Stop me if you’ve heard this one before: a farmhand, a space wizard and two robots walk into a bar. There they meet a cocky smuggler and his hairy dog-man of a first mate, seeking passage aboard his spacecraft. They only have one question: is it a fast ship? ‘Fast ship? You’ve never heard of the Millennium Falcon?’ smirks the smuggler. ‘It’s the ship that made the Kessel Run in less than twelve parsecs’. Being that a parsec is a unit of distance, Han Solo’s boast about his ship’s speed has provoked decades of fan debate. Has Han invented a spectacular-sounding achievement to impress Luke and Obi-Wan enough to enlist his services? Is he slyly testing their knowledge with an obviously phony brag? Did he fly the Falcon through wormholes, thus travelling a shorter distance to the same destination? Should grown adults expend so much mental energy thinking about this kind of stuff?
This is the beauty of the original Star Wars, a film that in every line of dialogue suggests a larger world filled with infinite possibilities. Except now, with the release of Solo: A Star Wars Story, those infinite possibilities have been dramatically reduced. Director Ron Howard and screenwriters Lawrence and Jon Kasdan have produced a movie that isn’t so much a story as it is a filmed Wikipedia entry, a montage of formative moments in the life of a character that was already fully-formed. We leave the film knowing a lot more banal information about Han Solo but we’re not presented with anything that makes us feel differently about him, and in codifying and canonising his origins, the film removes from us the benefit of imagination.
The warning signs come early in the film, when a young Han enlists in the Imperial Navy in a desperate bid to escape his home planet of Corellia. ‘Han what?’ asks the stuffy officer at the desk when taking his new recruit’s name. ‘Who are your people?’ Han replies that he has no people, and thus no last name. Being that he is travelling alone, the officer bestows upon him the surname ‘Solo’ and sends him on his way. The scene is an answer to a question that nobody has ever asked and makes Han Solo’s previously perfect aptonym thuddingly literal. The sense of revelation that a scene like this is intended to inspire — ‘Ah, so that’s how that happened’ — comes at the cost of reotractively making the character lamer. Would the Han Solo we’ve come to know — roguish, rebellious and distrusting of authority — really accept and continue to use a name given to him by a space Nazi? Apparently, he would.

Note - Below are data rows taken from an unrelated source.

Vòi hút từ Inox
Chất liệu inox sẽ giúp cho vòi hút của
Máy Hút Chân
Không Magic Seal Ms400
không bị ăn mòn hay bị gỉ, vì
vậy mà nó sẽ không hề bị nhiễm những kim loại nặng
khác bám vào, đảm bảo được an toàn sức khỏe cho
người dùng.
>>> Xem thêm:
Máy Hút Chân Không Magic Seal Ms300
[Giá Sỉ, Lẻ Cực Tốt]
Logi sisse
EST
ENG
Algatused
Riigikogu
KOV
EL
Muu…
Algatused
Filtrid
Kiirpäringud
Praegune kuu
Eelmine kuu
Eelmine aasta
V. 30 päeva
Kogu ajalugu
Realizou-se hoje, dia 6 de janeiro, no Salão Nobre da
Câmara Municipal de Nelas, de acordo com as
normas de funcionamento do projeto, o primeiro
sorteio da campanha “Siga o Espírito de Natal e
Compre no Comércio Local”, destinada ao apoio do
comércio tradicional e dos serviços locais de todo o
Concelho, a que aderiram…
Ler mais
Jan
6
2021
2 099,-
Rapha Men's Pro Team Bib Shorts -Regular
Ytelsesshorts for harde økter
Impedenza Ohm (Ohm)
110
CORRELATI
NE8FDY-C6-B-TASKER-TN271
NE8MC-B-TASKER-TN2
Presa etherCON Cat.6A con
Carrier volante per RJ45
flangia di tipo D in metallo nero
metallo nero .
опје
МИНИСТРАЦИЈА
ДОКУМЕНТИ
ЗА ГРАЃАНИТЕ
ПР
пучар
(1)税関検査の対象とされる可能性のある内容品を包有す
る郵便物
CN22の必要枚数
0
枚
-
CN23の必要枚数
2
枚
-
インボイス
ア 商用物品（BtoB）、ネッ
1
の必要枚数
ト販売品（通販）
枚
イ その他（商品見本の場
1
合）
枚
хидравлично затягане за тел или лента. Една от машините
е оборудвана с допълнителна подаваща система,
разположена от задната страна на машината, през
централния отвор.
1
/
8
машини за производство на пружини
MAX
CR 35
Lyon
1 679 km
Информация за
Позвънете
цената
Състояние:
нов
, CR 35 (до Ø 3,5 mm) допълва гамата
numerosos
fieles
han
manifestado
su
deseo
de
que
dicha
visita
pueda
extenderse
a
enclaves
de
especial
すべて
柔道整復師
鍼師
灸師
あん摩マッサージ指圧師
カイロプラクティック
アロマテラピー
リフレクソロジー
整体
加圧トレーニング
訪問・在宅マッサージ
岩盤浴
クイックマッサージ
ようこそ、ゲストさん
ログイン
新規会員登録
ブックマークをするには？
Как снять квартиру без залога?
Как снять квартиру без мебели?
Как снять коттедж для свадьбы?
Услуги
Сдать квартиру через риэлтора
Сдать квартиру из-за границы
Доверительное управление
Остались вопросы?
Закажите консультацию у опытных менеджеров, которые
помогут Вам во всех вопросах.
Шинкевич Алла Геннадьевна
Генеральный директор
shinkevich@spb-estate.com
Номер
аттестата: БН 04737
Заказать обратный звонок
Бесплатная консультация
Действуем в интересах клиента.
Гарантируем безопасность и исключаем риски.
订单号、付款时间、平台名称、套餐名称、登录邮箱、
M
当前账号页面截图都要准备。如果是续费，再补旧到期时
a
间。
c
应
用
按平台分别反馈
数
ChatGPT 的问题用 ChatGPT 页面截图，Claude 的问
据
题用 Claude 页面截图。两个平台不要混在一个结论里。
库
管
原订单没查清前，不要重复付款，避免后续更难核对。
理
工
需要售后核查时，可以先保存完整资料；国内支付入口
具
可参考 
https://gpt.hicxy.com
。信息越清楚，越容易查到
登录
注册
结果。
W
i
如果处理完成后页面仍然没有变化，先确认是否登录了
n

From there, Solo makes the classic mistake of taking all the iconic elements of the character that we know and love — his cynical outlook, his dress sense, his blaster, the Millennium Falcon, his friendship with Chewie, his fraught past with Lando Calrissian — and revealing that he obtained them all in the space of about a week, at which point he seemingly ceased any and all personal development for the rest of his life. By focusing on how Han Solo got his possessions and not the man himself, the film actually makes him more two-dimensional, flattening the character more than it enriches him. Solo connects a lot of dots that fans had either connected for themselves or already decided were best left unconnected, and in some cases — such as a scene that justifies why Han refers to Chewbacca as ‘Chewie’ — actively insults the intelligence of viewers.

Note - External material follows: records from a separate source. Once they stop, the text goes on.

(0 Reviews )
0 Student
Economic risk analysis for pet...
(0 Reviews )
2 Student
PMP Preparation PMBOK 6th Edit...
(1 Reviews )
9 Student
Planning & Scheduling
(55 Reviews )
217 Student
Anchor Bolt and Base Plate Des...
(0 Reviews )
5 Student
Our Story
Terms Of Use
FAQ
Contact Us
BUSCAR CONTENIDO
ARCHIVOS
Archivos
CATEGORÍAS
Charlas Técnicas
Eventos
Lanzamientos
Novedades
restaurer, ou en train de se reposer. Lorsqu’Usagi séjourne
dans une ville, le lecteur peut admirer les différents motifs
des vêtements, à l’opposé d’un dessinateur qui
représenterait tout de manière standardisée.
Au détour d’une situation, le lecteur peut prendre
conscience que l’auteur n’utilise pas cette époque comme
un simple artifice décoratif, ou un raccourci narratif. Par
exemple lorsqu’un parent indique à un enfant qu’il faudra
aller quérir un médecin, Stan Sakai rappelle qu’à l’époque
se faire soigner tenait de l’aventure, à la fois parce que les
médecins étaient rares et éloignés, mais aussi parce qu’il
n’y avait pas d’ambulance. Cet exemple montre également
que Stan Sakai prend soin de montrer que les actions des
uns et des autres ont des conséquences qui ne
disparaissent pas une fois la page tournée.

As a performer Alden Ehrenreich does a fine job, wisely declining to attempt a full-on Harrison Ford impersonation and instead portraying a version of the character that could one day plausibly evolve into the Han Solo etched into our brains. Donald Glover is similarly winning as a young Lando Calrissian, clearly having a blast as he leans into the more hedonistic aspects of the character. Also on great form is Fleabag creator and star Phoebe Waller Bridge as L3-37, contributing a fun motion-captured performance to the Star Wars franchise’s rich heritage of sassy protocol droids. Woody Harrelson and Emilia Clarke are more nondescript, bringing their own particular brands of charisma to thinly-written characters that simply don’t end up going anywhere. Paul Bettany rounds out the cast as deliciously evil crime lord Dryden Vos, but is unfortunately present for so little of the film that he fails to make a real impact. The cast play off each other well enough, but they’re unable to do much with a script that gives them no real emotional journey and instead treats them as pieces being moved around a heist film-themed chess board.
Taking it on its own merits, it’s hard to call Solo a bad film. It’s overlong to be sure, but it packs in enough fun, kinetic action sequences and a strong enough sense of adventure that you can reliably walk away from the experience having had a good time. As an entry into Star Wars lore, however, Solo very much falls flat. It’s easy to blame the movie’s tortured production and directorial change-ups for its aimlessness, but the concept of offering an origin story for a character that never really needed one was flawed from the start. Solo shines a light on Han Solo’s circumstances without revealing anything new about the character himself, and in delving so shallowly into his past it proves true a lesson that Star Wars fans learned a long time ago: don’t make a prequel unless you’ve got a good reason to.